Les travailleuses et travailleurs en santé publique de Windsor-Essex ont voté à l’unanimité en faveur de la grève après des années de baisse nette de salaire, d’augmentation de la charge de travail et d’aggravation de la pénurie de personnel. Le vote de grève a eu lieu alors que les services de santé du comté de Windsor-Essex ont décidé d’entamer des rénovations des bureaux de 1,1 million de dollars financées par la province, mais que les travailleuses et travailleurs se font dire en parallèle qu’il est impossible de leur offrir un juste salaire.

Le SCFP 543-03 compte environ 125 membres agissant comme inspectrices et inspecteurs de la santé publique, travailleuses et travailleurs du secteur des services sociaux, spécialistes de la santé buccale, agent(e)s d’application des lois antitabac et antivapotage, et autres emplois essentiels pour protéger la santé de la population de Windsor et d’Essex. Ces personnes inspectent les restaurants et les plages, vérifient les fontaines d’eau potable, animent des programmes de santé dans les écoles et les communautés vulnérables, et veillent à prévenir la propagation des maladies infectieuses. Au plus fort de la saison du tourisme et de la fréquentation des plages à Windsor-Essex, leur travail permet notamment aux résident(e)s et aux touristes de profiter des plages locales sans souci.

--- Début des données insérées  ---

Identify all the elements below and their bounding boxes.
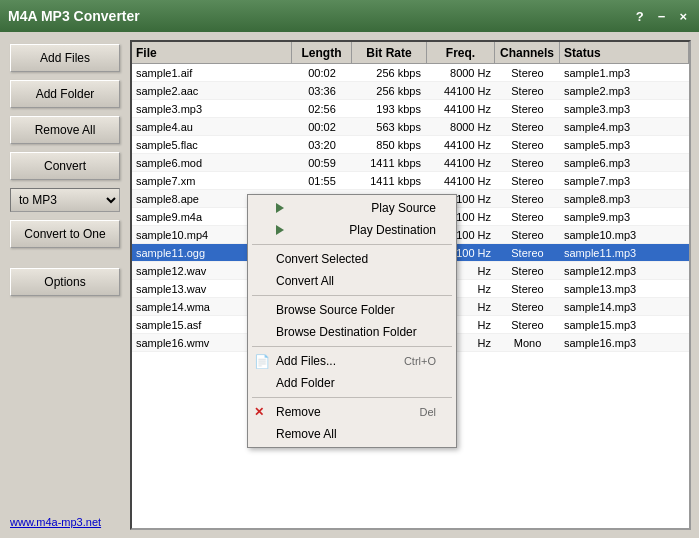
col-header-freq: Freq. [427, 42, 495, 63]
cell-status: sample13.mp3 [560, 282, 689, 296]
cell-bitrate: 563 kbps [352, 120, 427, 134]
cell-channels: Stereo [495, 192, 560, 206]
add-folder-button[interactable]: Add Folder [10, 80, 120, 108]
cell-freq: 44100 Hz [427, 138, 495, 152]
help-button[interactable]: ? [632, 9, 648, 24]
cell-freq: 8000 Hz [427, 120, 495, 134]
cell-freq: 8000 Hz [427, 66, 495, 80]
context-menu-item-label: Remove [276, 405, 321, 419]
convert-button[interactable]: Convert [10, 152, 120, 180]
context-menu-item[interactable]: 📄Add Files...Ctrl+O [248, 350, 456, 372]
table-row[interactable]: sample6.mod 00:59 1411 kbps 44100 Hz Ste… [132, 154, 689, 172]
cell-status: sample8.mp3 [560, 192, 689, 206]
cell-channels: Stereo [495, 84, 560, 98]
context-menu-item[interactable]: ✕RemoveDel [248, 401, 456, 423]
cell-channels: Stereo [495, 228, 560, 242]
context-menu-item[interactable]: Play Source [248, 197, 456, 219]
cell-status: sample6.mp3 [560, 156, 689, 170]
cell-freq: 44100 Hz [427, 174, 495, 188]
cell-status: sample2.mp3 [560, 84, 689, 98]
context-menu-item-label: Play Destination [349, 223, 436, 237]
cell-freq: 44100 Hz [427, 156, 495, 170]
minimize-button[interactable]: − [654, 9, 670, 24]
add-files-icon: 📄 [254, 354, 270, 369]
context-menu-item[interactable]: Add Folder [248, 372, 456, 394]
context-menu-item[interactable]: Browse Source Folder [248, 299, 456, 321]
context-menu-item[interactable]: Remove All [248, 423, 456, 445]
table-row[interactable]: sample1.aif 00:02 256 kbps 8000 Hz Stere… [132, 64, 689, 82]
shortcut-label: Ctrl+O [404, 355, 436, 367]
table-row[interactable]: sample2.aac 03:36 256 kbps 44100 Hz Ster… [132, 82, 689, 100]
cell-file: sample5.flac [132, 138, 292, 152]
cell-channels: Stereo [495, 246, 560, 260]
cell-channels: Stereo [495, 264, 560, 278]
cell-bitrate: 1411 kbps [352, 156, 427, 170]
cell-channels: Stereo [495, 210, 560, 224]
remove-icon: ✕ [254, 405, 264, 419]
website-link[interactable]: www.m4a-mp3.net [10, 516, 101, 528]
cell-file: sample2.aac [132, 84, 292, 98]
context-menu-item[interactable]: Play Destination [248, 219, 456, 241]
cell-file: sample4.au [132, 120, 292, 134]
cell-channels: Stereo [495, 120, 560, 134]
add-files-button[interactable]: Add Files [10, 44, 120, 72]
cell-status: sample16.mp3 [560, 336, 689, 350]
context-menu-item-label: Convert All [276, 274, 334, 288]
context-menu-separator [252, 346, 452, 347]
context-menu-item[interactable]: Convert All [248, 270, 456, 292]
context-menu-item-label: Browse Destination Folder [276, 325, 417, 339]
cell-length: 03:20 [292, 138, 352, 152]
cell-freq: 44100 Hz [427, 102, 495, 116]
context-menu-item-label: Browse Source Folder [276, 303, 395, 317]
app-title: M4A MP3 Converter [8, 8, 632, 24]
cell-bitrate: 850 kbps [352, 138, 427, 152]
table-row[interactable]: sample7.xm 01:55 1411 kbps 44100 Hz Ster… [132, 172, 689, 190]
cell-channels: Stereo [495, 300, 560, 314]
cell-file: sample3.mp3 [132, 102, 292, 116]
col-header-file: File [132, 42, 292, 63]
cell-length: 00:02 [292, 120, 352, 134]
options-button[interactable]: Options [10, 268, 120, 296]
cell-status: sample11.mp3 [560, 246, 689, 260]
remove-all-button[interactable]: Remove All [10, 116, 120, 144]
cell-length: 03:36 [292, 84, 352, 98]
format-row: to MP3 to WAV to AAC to WMA [10, 188, 120, 212]
context-menu-item-label: Convert Selected [276, 252, 368, 266]
table-row[interactable]: sample5.flac 03:20 850 kbps 44100 Hz Ste… [132, 136, 689, 154]
cell-bitrate: 1411 kbps [352, 174, 427, 188]
convert-to-one-button[interactable]: Convert to One [10, 220, 120, 248]
close-button[interactable]: × [675, 9, 691, 24]
table-row[interactable]: sample4.au 00:02 563 kbps 8000 Hz Stereo… [132, 118, 689, 136]
cell-length: 01:55 [292, 174, 352, 188]
cell-length: 02:56 [292, 102, 352, 116]
cell-channels: Stereo [495, 282, 560, 296]
table-header: File Length Bit Rate Freq. Channels Stat… [132, 42, 689, 64]
cell-length: 00:02 [292, 66, 352, 80]
table-row[interactable]: sample3.mp3 02:56 193 kbps 44100 Hz Ster… [132, 100, 689, 118]
cell-length: 00:59 [292, 156, 352, 170]
cell-status: sample5.mp3 [560, 138, 689, 152]
cell-freq: 44100 Hz [427, 84, 495, 98]
cell-status: sample9.mp3 [560, 210, 689, 224]
cell-bitrate: 256 kbps [352, 66, 427, 80]
col-header-length: Length [292, 42, 352, 63]
context-menu-separator [252, 397, 452, 398]
cell-status: sample10.mp3 [560, 228, 689, 242]
cell-bitrate: 193 kbps [352, 102, 427, 116]
context-menu-item-label: Remove All [276, 427, 337, 441]
cell-status: sample14.mp3 [560, 300, 689, 314]
main-container: Add Files Add Folder Remove All Convert … [0, 32, 699, 538]
play-icon [276, 225, 284, 235]
context-menu-item[interactable]: Browse Destination Folder [248, 321, 456, 343]
context-menu-item-label: Add Files... [276, 354, 336, 368]
sidebar: Add Files Add Folder Remove All Convert … [0, 32, 130, 538]
cell-status: sample3.mp3 [560, 102, 689, 116]
cell-channels: Stereo [495, 156, 560, 170]
cell-status: sample7.mp3 [560, 174, 689, 188]
cell-channels: Stereo [495, 138, 560, 152]
format-select[interactable]: to MP3 to WAV to AAC to WMA [10, 188, 120, 212]
cell-status: sample15.mp3 [560, 318, 689, 332]
context-menu-item[interactable]: Convert Selected [248, 248, 456, 270]
play-icon [276, 203, 284, 213]
file-list-area: File Length Bit Rate Freq. Channels Stat… [130, 40, 691, 530]
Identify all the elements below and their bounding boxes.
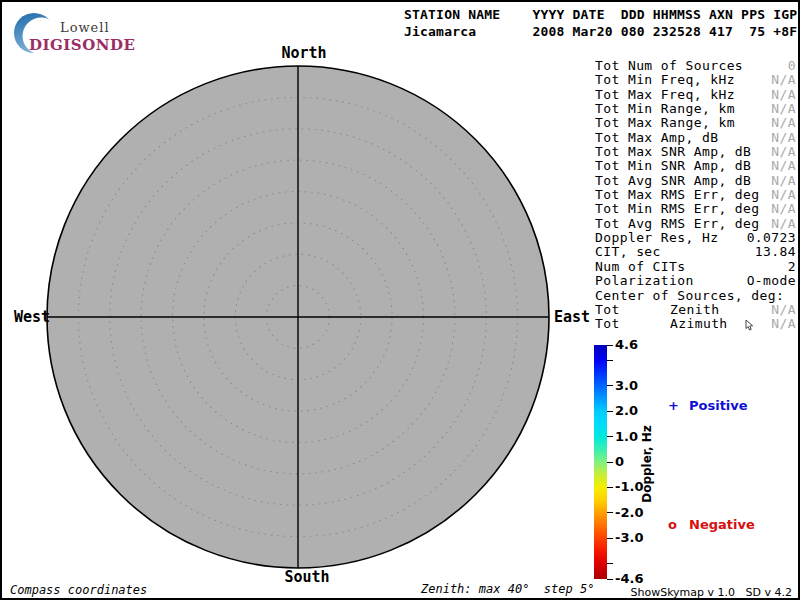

« C’est honteux de constater à quel point le comté et la province ont rapidement oublié à quel point il était important d’investir dans la santé publique », se désole Leah Murphy, présidente de l’unité 03 du SCFP 543. « On ne peut pas laisser les fontaines d’eau potable se dégrader faute de tests, les infections transmissibles sexuellement se multiplier faute de ressources, et les travailleuses et travailleurs en santé publique quitter faute de salaire décent. Chaque année, on demande à nos membres d’en faire toujours plus avec moins, et la population de Windsor-Essex en paie le prix. »

La santé publique est sous-financée partout en Ontario, mais les problématiques à Windsor-Essex sont de plus en plus difficiles à ignorer. Le personnel d’expérience s’en va travailler dans des services de santé plus rémunérateurs et offrant de meilleures conditions, et les employé(e)s qui restent se retrouvent avec de plus en plus de choses à gérer pour protéger la santé publique. L’an dernier, on a confirmé 122 cas de syphilis à Windsor-Essex, comparativement à seulement 16 il y a dix ans, et la résurgence de la rougeole en Ontario demande une vigilance accrue.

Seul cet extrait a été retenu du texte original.